**Exercise requirements**
When a line below holds the string "đồng", show that line.

**Supplied records**
# # # # #
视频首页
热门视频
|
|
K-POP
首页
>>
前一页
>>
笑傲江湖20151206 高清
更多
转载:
# # # # #
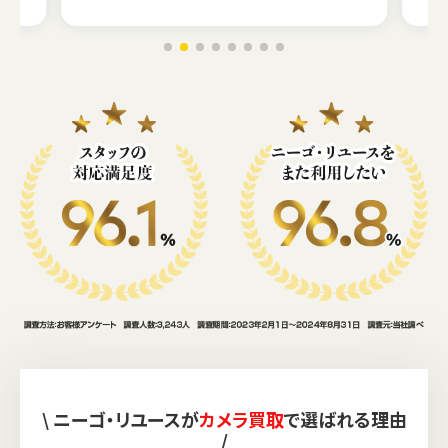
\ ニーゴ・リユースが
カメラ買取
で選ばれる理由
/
# # # # #
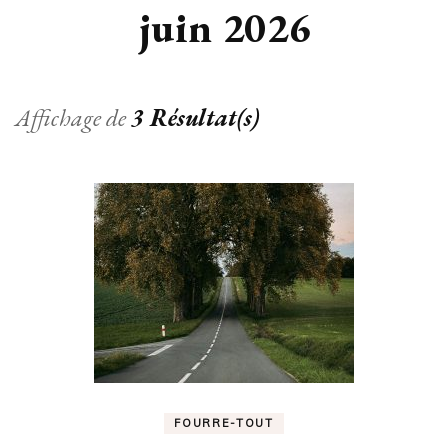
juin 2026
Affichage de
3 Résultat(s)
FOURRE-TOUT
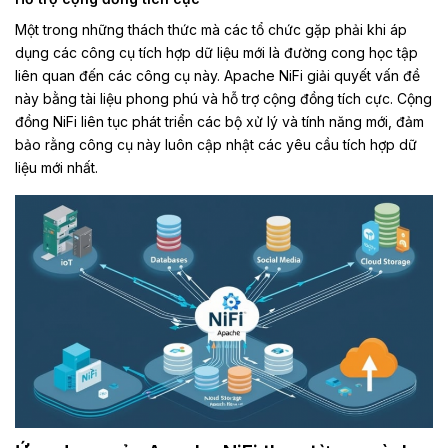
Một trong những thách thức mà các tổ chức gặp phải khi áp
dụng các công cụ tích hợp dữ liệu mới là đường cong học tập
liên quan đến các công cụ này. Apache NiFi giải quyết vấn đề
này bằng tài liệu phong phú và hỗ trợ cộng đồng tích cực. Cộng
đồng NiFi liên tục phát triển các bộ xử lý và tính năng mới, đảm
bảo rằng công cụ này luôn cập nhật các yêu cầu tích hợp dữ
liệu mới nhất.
# # # # #
**Your solution**
này bằng tài liệu phong phú và hỗ trợ cộng đồng tích cực. Cộng
đồng NiFi liên tục phát triển các bộ xử lý và tính năng mới, đảm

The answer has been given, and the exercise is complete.